EVOLUZIONE: nei prossimi giorni assisteremo ad un ulteriore rinforzo della figura altopressioria sul Mediterraneo, dovremo pertanto aspettarci ancora un lieve ritocco verso l’alto delle temperature rispetto ai valori attuali. Nelle zone interne saranno possibili picchi superiori a +40 gradi, lungo le coste i valori risulteranno un po’ più contenuti ma i tassi di umidità relativa saranno abbastanza elevati, regalando condizioni afose di caldo. La figura ciclonica resterà parcheggiata sui settori ovest europei senza riuscire ad avanzare in modo significativo verso est.

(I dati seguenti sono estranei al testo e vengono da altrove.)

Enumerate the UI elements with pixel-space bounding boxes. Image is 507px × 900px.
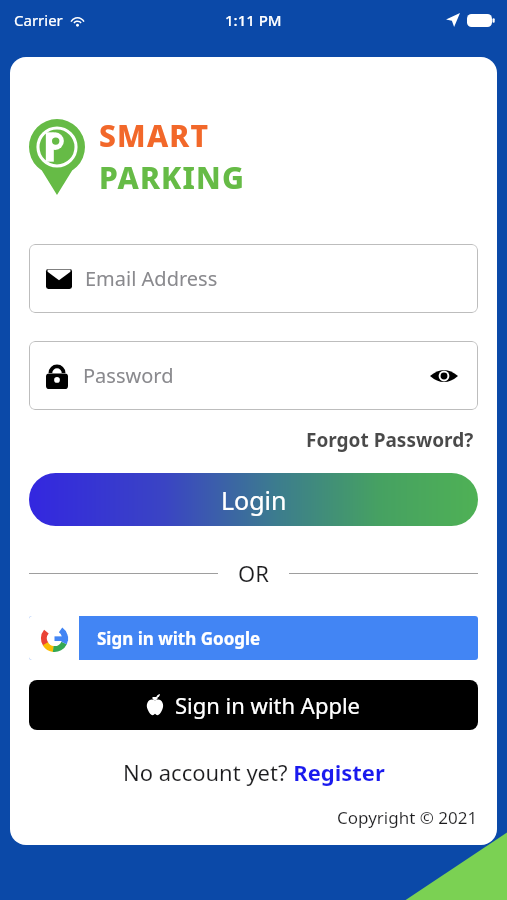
staticText: 1:11 PM xyxy=(225,10,282,30)
staticText: Password xyxy=(83,362,174,389)
button[interactable]: Show password xyxy=(427,359,461,393)
staticText: Sign in with Apple xyxy=(175,690,361,720)
staticText: PARKING xyxy=(99,157,246,198)
button[interactable]: Sign in with Google xyxy=(29,616,478,660)
button[interactable]: Email Address xyxy=(29,244,478,313)
button[interactable]: Forgot Password? xyxy=(302,423,478,457)
button[interactable]: Sign in with Apple xyxy=(29,680,478,730)
staticText: Forgot Password? xyxy=(306,427,474,453)
staticText: No account yet? Register xyxy=(123,757,385,787)
staticText: Login xyxy=(221,483,287,517)
staticText: OR xyxy=(238,558,269,588)
staticText: Sign in with Google xyxy=(97,627,261,650)
staticText: Carrier xyxy=(14,10,63,30)
button[interactable]: Login xyxy=(29,473,478,526)
button[interactable]: Password xyxy=(29,341,478,410)
staticText: Copyright © 2021 xyxy=(337,806,478,829)
staticText: SMART xyxy=(99,115,210,156)
staticText: Email Address xyxy=(85,265,218,292)
button[interactable]: No account yet? Register xyxy=(123,757,385,787)
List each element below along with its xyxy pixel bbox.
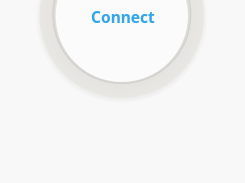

INSTABILITÀ circoscritta alle sole regioni alpine di confine mentre sul resto del Paese la copertura garantita dall’anticiclone sarà pressoché assoluta e mancherà il classico sviluppo di nubi cumuliformi lungo la fascia appenninica. 

Sul fronte del CALDO, nell’ambito delle regioni settentrionali, i picchi più elevati sono previsti sulla Valpadana, con particolare attenzione ale località poste a sud del fiume Po e soprattutto l’Emilia Romagna. Sull’Italia centrale menzioniamo Toscana, Umbria, Lazio, Sardegna. Sulle regioni di Mezzogiorno Campania, Puglia e Basilicata. Il picco massimo di temperatura atteso tra domani, giovedì 3 e sabato 5 agosto.